PETRUCCI: Toxic masculinity plays role in prevalence of mass shootings
Not all men are mass shooters, but most mass shooters are men.
I shopped on Google for a statistic regarding the percentage of passive, emotionally unstable and irrational women who wear colorful pantsuits in the United States. While no statistics exist which elucidate these qualities, it is very easy to categorize these characteristics as "female."
Out of all of the 97 mass shootings since 1982, 94 of all mass shooters were men.
If we can equate femininity to passivity with little statistical evidence, why is it that we cannot equate masculinity to gun violence with large statistical evidence?
This is not a critique of men, but a critique of the masculine gender box, a habitat constructed to teach men how they should behave and what men should value. The box instructs its inhabitants to be financially stable, eat partially cooked animals and have a love affair with women and violence.
The majority of mass shootings in the United States from 2009 to 2016 were domestic or family violence incidents which resulted in the deaths of spouses or other family members, according to Everytown.
Omar Mateen opened fire on the Pulse nightclub in Orlando, Florida last year and killed 49 people and injured 53. Mateen had a history of usurping his wife’s paychecks, forbidding her from leaving the house and beating her if she failed to fulfill her wifely duties.
The box of masculinity praises male dominance and female subordinance, just find any Axe Body Spray commercial which often shows several half-naked women crawling and fighting for one man’s attention.
Elliot Rodger created a manifesto detailing his inability to achieve this dominance just before his shooting rampage in 2014 near the University of Santa Barbara. “You girls have never been attracted to me. I don’t know why you girls aren’t attracted to me but I will punish you all for it,” Rodger said.
Robert Lewis Dear, Devin Patrick Kelley, Adam Lanza, James T. Hodgkinson, Seung-Hui Cho, Cedric Ford — these are some of the names of shooters with a history of domestic violence, stalking or abuse.
We often label these folks as “madmen” with “mental illness,” but when will we begin to label masculinity as having gone “mad”?
While many argue that most mass shooters are “mentally ill," only 14.8 percent out of 88 shooters were diagnosed with a mental illness, according to a database of mass shootings since 1966. Yet, it is time to rethink what we consider mental illness. Being male is one of the risk predictability factors, according to a peer reviewed research. So, is it time to categorize toxic masculinity as a mental illness?
Jackson Katz, a leading researcher on toxic masculinity tweeted after the Parkland, Florida shooting: “If mental illness was the cause of school shootings, then why aren’t 50 percent of the killings done by girls? The cultural belief that violence is a manly expression of power and grievance + (in some cases) mental illness + easy access to guns = carnage. Predictably. Repeatedly.”

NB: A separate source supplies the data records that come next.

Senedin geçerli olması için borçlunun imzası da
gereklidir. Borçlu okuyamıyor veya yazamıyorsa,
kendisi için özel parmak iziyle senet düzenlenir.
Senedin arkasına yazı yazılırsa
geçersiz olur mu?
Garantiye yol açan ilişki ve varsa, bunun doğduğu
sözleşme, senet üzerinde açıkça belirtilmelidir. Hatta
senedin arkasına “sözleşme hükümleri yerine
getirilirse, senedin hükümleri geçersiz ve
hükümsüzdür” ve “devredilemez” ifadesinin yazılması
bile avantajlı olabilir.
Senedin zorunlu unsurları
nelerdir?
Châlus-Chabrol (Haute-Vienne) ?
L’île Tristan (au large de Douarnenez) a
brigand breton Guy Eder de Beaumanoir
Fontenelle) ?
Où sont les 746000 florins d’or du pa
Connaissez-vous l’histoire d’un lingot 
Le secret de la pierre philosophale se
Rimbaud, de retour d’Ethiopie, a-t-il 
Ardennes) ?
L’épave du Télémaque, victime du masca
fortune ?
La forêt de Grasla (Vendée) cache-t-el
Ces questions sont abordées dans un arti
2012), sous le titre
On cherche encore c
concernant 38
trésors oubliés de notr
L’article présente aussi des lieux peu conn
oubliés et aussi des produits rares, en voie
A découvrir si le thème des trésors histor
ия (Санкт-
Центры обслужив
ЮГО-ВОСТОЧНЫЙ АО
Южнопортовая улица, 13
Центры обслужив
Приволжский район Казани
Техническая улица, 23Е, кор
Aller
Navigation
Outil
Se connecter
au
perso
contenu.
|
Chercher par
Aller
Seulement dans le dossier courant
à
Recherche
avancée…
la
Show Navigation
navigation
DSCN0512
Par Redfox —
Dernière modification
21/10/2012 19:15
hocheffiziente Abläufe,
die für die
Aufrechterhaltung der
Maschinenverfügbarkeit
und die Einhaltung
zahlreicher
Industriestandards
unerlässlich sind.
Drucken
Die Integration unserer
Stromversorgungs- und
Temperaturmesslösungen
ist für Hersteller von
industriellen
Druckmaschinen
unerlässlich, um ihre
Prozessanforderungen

If mental illnesses like schizophrenia and personality disorder are influencers, we also must remember that only some express illness violently. Men externalize stress and frustration through “manly expression of power,” while women tend to internalize these feelings, according to a Politico article. Media and cultural messages permeate the box of masculinity and endorse these expressions.
Take Nicholas Kruz, the shooter who opened fire in Marjory Stoneman Douglas High School last week. In the midst of Cruz’s firing, former football coach Aaron Feis sacrificed his body to shield three female students from bullets. In this scenario, one man perpetrated harm while one man protected others from harm. These dichotomous actions tell us that men are not inherently violent or “mad," but socialized to fulfill their masculine identities differently.
This is not to say the masculinity box should breed female protectorates who defend our women and the sanctity of our girls because that has a little patriarchal tune to it also. But, perhaps it is time to discuss how we socialize mass shooters.
The question is not if masculinity is a social construct, but rather how many more lives will it take to transform this construction?
Francesca Petrucci is a School of Arts and Sciences junior double majoring in journalism and media studies and political science and minoring in Spanish. Her column, "The Annoying Vegan Millennial," runs on alternate Tuesdays.